● Given material:
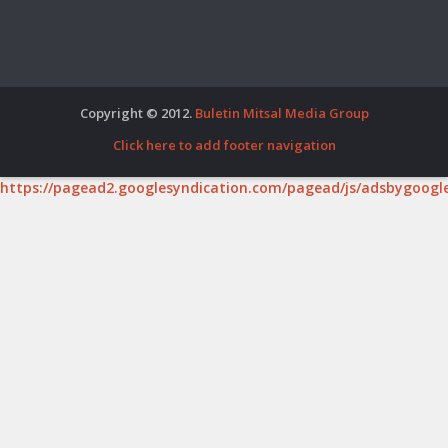
Copyright © 2012.
Buletin Mitsal Media Group
Click here to add footer navigation
https://pagead2.googlesyndication.com/pagead/js/adsbygoogle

● Your task:
The material should be duplicated word for word, with no images included.

● Response to the exercise:
Copyright © 2012.
Buletin Mitsal Media Group
Click here to add footer navigation
https://pagead2.googlesyndication.com/pagead/js/adsbygoogle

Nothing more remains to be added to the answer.